—¿Cómo vas a hacerlo?

—Todavía no lo sé, pero creo que el anuncio de la extinción de su familia la incitará a ser más comprensiva. Espero conseguir convencerla de que se vaya a vivir a otro sitio.

—Me pregunto si todavía crees en Papá Noel —repuso Adalbert, suspirando—. En fin, mientras tanto, buenas noches.

—Me extrañaría que la de hoy fuese mala.

Hacía mucho, en efecto, que Aldo no había dormido tan a gusto. La aniquilación casi total de la tribu Solmanski y la reconstrucción del pectoral lo llenaban de una auténtica alegría que se traducía en un descanso perfecto. Unas horas más tarde, recobró la conciencia con la impresión de renacer acompañado de un enorme deseo de actividad. Nada más despertar, pidió comunicación telefónica con Venecia y, mientras esperaba, se aseó —por primera vez desde hacía meses, cantó bajo la ducha— y devoró un copioso desayuno. Estaba encendiendo un cigarrillo mientras contemplaba un alegre sol otoñal acariciando las volutas modern style de su ventana, cuando le pasaron la comunicación. E inmediatamente su alegría de vivir sufrió un rudo golpe:

—¡Aldo! ¡Por fin! —dijo en el otro extremo del hilo la voz angustiada de Guy Buteau—. ¡Alabado sea Dios! ¿Dónde está? Creía que estaba en Zúrich, pero en el Baur me dijeron que se había marchado hacía varios días en coche con el señor Vidal-Pellicorne, y aquí… ¡aquí lo necesitamos!

—Estamos en Praga…, pero, por el amor de Dios, cálmese, amigo mío. ¿Qué ocurre?

—Su mujer y su prima Adriana han muerto… envenenadas por un soufflé de setas… y Celina está muy mal.

—¿Envenenadas? Pero ¿dónde ha ocurrido eso?

—Aquí, claro. ¡En el palacio!… Anielka quería celebrar con la condesa Orseolo su próxima toma de poder. Había ordenado a Celina que les preparase una cena francesa… No pudieron terminarla.

—¿Quiere decir que Celina las…?

—Sí, y después comió ella también soufflé, pero…

El teléfono se puso de pronto a crepitar y Aldo no oyó nada más, aparte de la voz de la telefonista del hotel:

—Lo siento, señor, debe de haber ocurrido algo…, una tormenta quizá…, pero se ha cortado la línea.

Aldo colgó tan violentamente que el aparato saltó y cayó al suelo.
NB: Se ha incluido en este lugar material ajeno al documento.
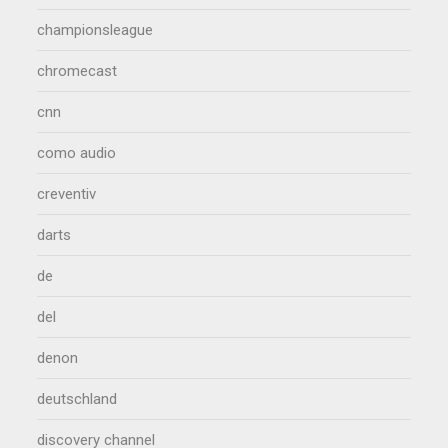
championsleague
chromecast
cnn
como audio
creventiv
darts
de
del
denon
deutschland
discovery channel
Sin preocuparse de eso, se precipitó a la habitación de Adalbert, al que encontró instalado en la cama tomando un cremoso café vienes y envuelto en el humo de un aromático cigarro. El arqueólogo ofrecía tal imagen de placidez que Morosini casi sintió vergüenza de turbar una felicidad tan bien ganada.

—Un día precioso, ¿en? —dijo Adalbert—. Hacía tiempo que no me sentía tan bien. ¿Qué hacemos hoy?
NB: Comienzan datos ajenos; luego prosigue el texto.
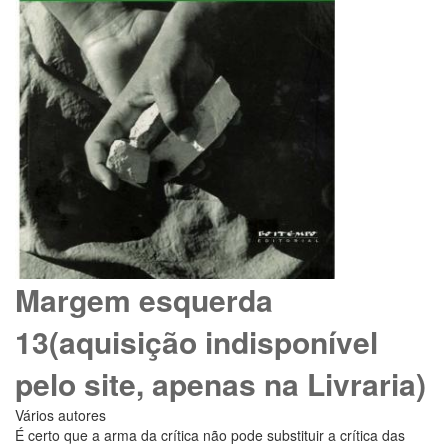
Margem esquerda
13(aquisição indisponível
pelo site, apenas na Livraria)
Vários autores
É certo que a arma da crítica não pode substituir a crítica das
—Tú, no lo sé, pero yo tomo el primer tren para Viena, donde pienso enlazar con el Viena-Trieste-Venecia.

—¿Qué pasa? ¿Tu casa está ardiendo?

—Casi. Tengo que volver cuanto antes.

En unas palabras, Aldo reprodujo su breve conversación telefónica. Adalbert se atragantó con el café, tiró el cigarro y saltó de la cama.

—Voy contigo. No pienso dejarte volver solo.

—¿Y el coche? ¿Vas a dejarlo aquí?

—Ah, es verdad. Mira, tú ve a tomar el tren. Yo pago el hotel, lleno el depósito de gasolina y me pongo en marcha. Nos encontraremos allí. La verdad es que no me molesta comprobar si puedo llegar antes que el ferrocarril.

—La carretera no es fácil, así que no cometas imprudencias, por favor. Ya tengo completo mi cupo de desgracias.

Se dirigía hacia la puerta cuando Adalbert lo llamó:

—¡Aldo!

—¿sí?

—Puedes ser sincero conmigo. Que Anielka y la asesina de tu madre hayan muerto no debe de causarte una pena inmensa, supongo…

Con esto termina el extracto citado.